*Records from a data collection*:
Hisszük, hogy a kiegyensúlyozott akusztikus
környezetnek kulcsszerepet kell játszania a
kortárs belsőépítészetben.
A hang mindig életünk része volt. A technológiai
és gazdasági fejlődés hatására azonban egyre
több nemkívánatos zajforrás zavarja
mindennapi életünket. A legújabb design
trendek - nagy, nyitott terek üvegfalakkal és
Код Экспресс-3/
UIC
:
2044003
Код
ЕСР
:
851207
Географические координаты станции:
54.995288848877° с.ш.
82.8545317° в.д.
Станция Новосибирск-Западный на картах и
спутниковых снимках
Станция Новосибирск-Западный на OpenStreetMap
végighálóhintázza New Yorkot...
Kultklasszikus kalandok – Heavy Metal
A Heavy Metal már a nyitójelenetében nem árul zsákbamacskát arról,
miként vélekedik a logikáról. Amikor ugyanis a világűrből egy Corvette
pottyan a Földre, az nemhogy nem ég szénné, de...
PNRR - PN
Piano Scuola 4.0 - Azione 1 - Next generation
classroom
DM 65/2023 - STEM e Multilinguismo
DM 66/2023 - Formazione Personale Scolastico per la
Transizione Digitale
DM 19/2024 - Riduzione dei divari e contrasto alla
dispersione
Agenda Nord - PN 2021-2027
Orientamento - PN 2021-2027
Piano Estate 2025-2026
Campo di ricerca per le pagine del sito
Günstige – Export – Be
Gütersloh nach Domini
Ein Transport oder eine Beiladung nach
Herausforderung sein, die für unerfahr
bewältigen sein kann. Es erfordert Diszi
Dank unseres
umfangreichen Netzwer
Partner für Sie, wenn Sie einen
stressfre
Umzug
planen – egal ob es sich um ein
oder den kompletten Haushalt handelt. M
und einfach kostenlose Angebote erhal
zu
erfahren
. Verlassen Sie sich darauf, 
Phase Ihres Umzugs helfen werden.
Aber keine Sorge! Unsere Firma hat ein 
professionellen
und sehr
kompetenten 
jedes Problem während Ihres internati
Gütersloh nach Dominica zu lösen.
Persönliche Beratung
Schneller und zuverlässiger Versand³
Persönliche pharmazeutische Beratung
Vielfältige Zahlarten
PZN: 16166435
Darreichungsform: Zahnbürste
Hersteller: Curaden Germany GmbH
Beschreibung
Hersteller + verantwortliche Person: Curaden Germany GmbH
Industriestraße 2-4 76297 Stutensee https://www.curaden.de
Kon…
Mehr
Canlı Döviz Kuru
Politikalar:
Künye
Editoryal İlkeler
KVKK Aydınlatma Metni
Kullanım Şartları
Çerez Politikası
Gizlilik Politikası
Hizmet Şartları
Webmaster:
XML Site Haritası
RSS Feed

==

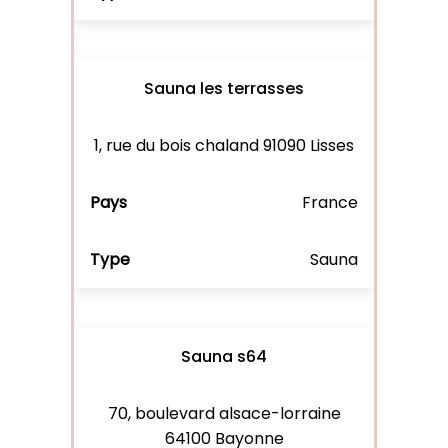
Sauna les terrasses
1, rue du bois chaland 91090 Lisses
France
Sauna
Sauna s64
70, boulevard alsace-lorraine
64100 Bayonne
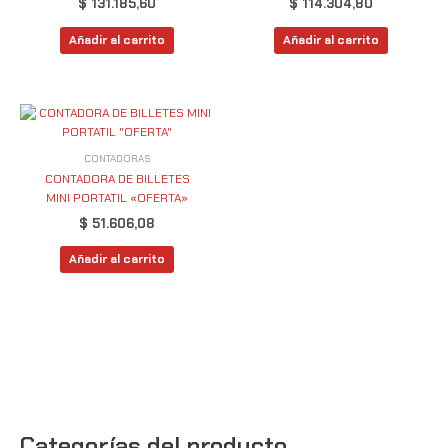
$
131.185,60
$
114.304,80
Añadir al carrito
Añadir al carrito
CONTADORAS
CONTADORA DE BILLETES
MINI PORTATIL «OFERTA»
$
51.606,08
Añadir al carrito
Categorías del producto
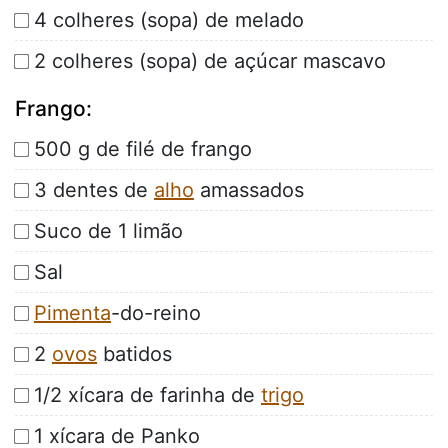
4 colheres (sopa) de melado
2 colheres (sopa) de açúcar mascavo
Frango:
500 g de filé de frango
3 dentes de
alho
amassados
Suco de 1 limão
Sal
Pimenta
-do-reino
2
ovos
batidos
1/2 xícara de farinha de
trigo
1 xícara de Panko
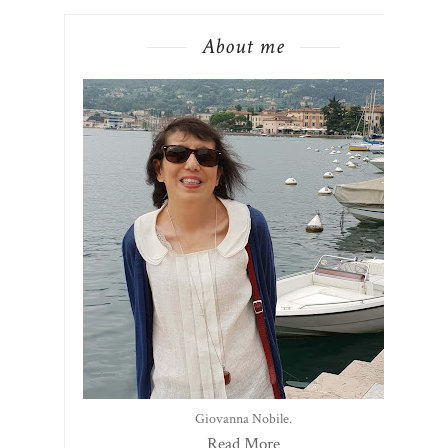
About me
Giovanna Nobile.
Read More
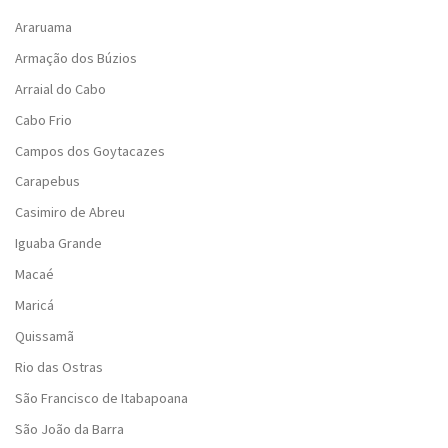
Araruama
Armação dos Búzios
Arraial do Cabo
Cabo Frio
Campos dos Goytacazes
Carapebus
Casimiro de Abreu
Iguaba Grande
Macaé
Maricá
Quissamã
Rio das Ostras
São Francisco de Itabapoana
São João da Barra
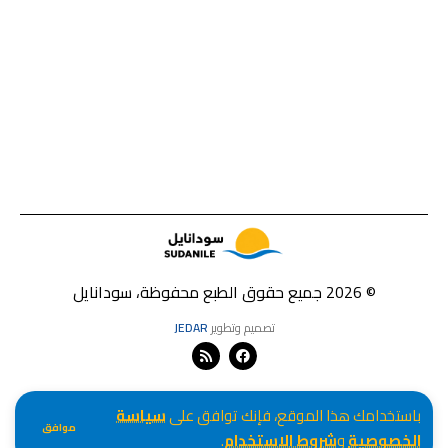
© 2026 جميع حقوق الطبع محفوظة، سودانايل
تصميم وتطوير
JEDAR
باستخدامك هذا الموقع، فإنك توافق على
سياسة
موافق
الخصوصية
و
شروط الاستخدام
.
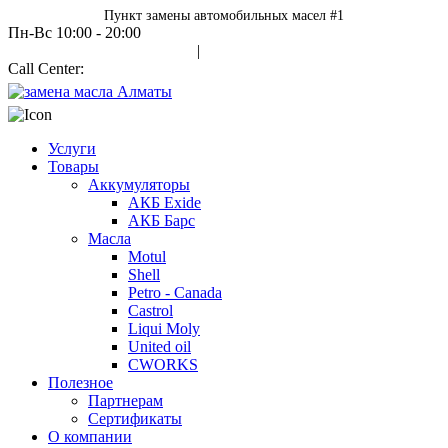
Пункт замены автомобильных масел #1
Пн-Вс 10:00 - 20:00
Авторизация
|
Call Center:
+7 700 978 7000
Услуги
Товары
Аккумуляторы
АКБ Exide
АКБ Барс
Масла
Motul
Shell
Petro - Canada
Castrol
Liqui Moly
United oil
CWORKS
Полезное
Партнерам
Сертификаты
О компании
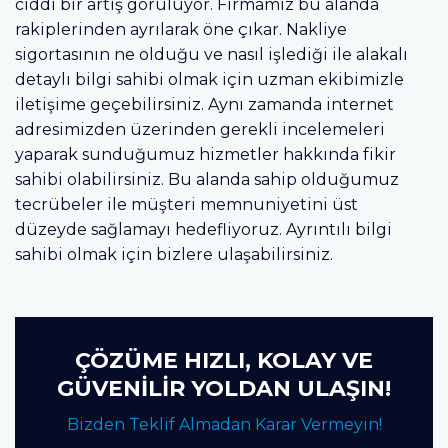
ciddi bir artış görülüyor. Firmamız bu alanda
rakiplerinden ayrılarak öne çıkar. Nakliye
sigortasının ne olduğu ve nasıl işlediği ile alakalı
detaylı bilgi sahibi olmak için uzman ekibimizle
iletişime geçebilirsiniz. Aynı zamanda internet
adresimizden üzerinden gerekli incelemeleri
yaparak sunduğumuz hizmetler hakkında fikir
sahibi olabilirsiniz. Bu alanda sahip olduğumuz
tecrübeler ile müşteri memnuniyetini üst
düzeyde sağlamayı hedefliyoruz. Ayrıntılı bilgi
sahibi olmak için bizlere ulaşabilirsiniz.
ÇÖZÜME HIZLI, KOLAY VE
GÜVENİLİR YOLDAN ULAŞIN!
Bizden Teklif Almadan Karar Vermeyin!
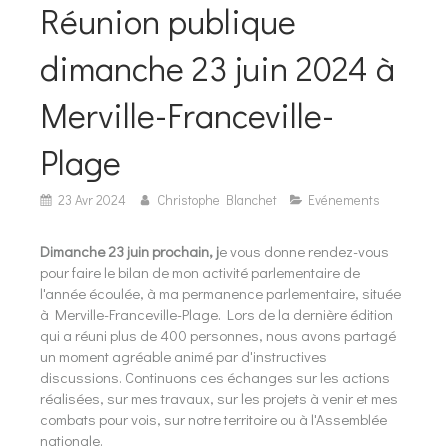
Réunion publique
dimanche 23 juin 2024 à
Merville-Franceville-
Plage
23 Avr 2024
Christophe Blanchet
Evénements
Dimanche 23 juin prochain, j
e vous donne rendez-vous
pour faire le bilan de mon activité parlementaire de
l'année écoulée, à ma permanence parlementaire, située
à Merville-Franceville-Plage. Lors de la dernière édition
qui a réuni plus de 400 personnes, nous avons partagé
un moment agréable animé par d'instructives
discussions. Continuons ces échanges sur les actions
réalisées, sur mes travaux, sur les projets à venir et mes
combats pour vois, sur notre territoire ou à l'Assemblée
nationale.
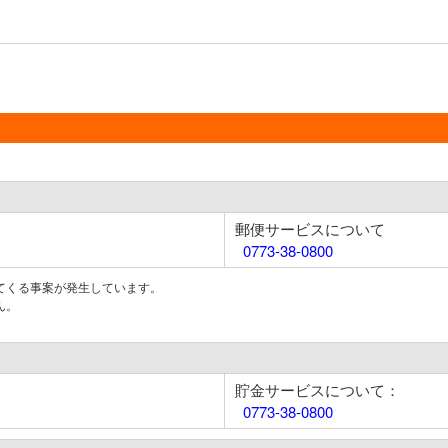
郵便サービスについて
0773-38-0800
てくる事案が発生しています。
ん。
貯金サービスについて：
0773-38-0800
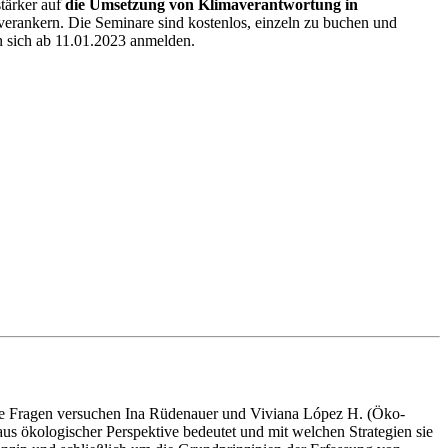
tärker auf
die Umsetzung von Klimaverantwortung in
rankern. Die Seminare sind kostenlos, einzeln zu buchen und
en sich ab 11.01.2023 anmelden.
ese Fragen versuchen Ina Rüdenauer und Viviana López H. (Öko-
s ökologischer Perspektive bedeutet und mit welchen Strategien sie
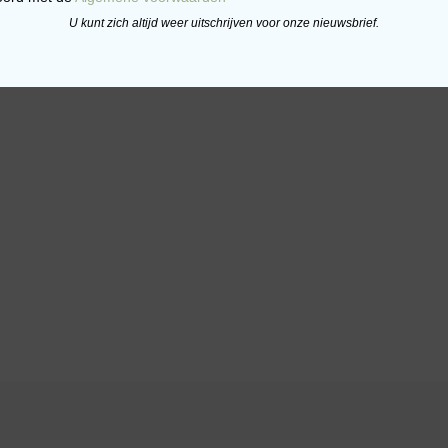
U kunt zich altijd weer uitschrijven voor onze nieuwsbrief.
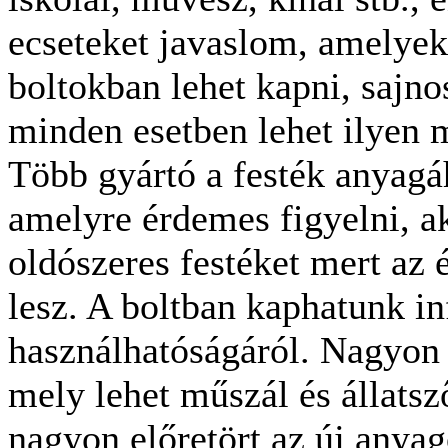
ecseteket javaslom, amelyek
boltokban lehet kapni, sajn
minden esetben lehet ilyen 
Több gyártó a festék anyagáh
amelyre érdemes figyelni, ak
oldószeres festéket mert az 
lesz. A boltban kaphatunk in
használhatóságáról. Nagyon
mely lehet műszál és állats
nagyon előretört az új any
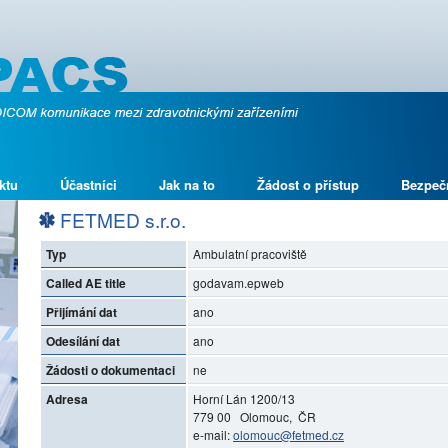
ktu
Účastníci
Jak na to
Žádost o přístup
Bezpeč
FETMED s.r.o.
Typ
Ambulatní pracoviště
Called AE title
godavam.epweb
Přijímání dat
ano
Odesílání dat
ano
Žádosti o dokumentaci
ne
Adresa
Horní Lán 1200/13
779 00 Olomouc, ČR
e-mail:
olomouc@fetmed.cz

==

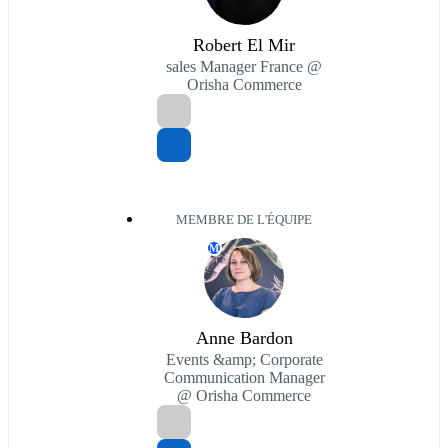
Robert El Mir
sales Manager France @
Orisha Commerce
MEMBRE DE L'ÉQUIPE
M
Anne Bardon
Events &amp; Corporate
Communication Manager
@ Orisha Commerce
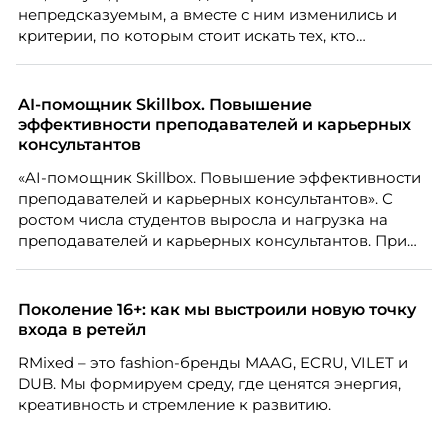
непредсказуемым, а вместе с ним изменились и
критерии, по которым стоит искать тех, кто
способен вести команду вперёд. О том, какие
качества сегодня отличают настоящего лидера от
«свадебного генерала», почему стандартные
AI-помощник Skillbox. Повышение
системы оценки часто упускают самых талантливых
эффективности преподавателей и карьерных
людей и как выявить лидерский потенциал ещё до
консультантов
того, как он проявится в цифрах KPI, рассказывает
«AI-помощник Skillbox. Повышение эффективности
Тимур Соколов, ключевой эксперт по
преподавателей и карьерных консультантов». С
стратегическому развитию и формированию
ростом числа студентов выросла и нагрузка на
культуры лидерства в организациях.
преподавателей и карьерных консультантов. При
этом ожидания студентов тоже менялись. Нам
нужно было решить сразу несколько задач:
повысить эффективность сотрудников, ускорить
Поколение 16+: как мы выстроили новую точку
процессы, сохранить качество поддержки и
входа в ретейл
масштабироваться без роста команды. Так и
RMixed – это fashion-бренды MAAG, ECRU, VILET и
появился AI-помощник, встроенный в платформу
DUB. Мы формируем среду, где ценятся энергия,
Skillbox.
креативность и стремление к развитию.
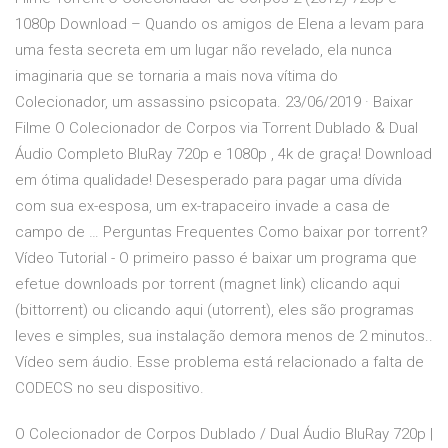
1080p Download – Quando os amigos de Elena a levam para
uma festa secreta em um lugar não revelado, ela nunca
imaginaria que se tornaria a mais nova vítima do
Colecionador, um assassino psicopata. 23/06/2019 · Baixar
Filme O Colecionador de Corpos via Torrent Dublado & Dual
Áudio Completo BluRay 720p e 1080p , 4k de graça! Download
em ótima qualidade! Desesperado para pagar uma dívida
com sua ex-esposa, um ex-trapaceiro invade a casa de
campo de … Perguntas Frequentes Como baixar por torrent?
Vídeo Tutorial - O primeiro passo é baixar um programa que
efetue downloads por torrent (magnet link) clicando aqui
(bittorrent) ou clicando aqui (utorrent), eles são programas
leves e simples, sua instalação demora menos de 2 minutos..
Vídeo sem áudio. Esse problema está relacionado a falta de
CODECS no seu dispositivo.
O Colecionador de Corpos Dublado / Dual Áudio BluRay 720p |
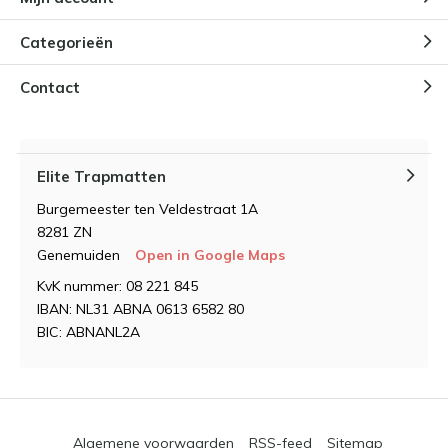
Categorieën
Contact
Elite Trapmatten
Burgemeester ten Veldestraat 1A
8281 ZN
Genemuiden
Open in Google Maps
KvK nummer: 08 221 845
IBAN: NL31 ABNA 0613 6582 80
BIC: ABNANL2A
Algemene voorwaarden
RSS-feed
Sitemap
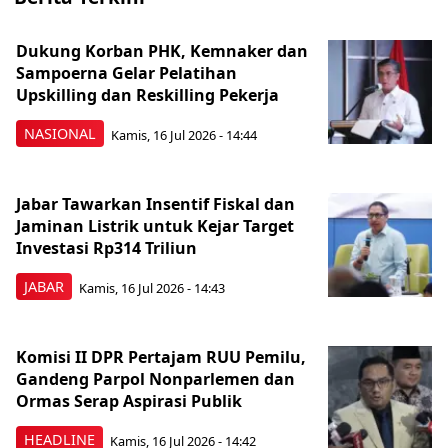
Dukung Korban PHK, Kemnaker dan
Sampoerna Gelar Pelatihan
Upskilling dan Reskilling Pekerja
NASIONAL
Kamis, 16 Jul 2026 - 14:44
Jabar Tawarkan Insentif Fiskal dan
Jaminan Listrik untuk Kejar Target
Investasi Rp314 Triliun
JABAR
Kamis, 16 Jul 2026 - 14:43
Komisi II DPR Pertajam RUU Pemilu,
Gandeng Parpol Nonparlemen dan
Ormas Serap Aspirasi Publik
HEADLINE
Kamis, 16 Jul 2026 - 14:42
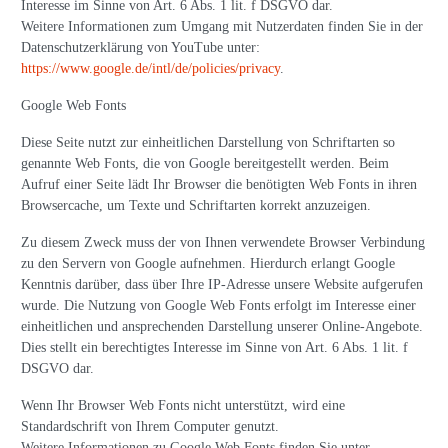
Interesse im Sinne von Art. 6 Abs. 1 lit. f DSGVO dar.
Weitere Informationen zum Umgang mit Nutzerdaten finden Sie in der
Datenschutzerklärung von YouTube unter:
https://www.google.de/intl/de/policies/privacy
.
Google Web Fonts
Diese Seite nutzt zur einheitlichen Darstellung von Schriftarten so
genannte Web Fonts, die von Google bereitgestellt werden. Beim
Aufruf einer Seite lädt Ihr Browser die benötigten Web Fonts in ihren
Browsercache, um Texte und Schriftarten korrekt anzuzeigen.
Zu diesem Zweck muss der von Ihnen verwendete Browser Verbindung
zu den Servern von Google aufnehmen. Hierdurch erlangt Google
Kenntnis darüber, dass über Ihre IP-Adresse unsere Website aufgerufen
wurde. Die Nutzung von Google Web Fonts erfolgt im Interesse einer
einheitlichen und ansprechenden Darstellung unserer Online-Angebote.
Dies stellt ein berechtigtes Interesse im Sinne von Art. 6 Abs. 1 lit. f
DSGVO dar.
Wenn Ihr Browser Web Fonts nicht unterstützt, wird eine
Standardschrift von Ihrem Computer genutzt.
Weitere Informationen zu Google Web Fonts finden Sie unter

*Exercise prompt*: Copy, from the data above, every line where the word "colheres" appears.

*Your response*:
4 colheres (sopa) de melado
2 colheres (sopa) de açúcar mascavo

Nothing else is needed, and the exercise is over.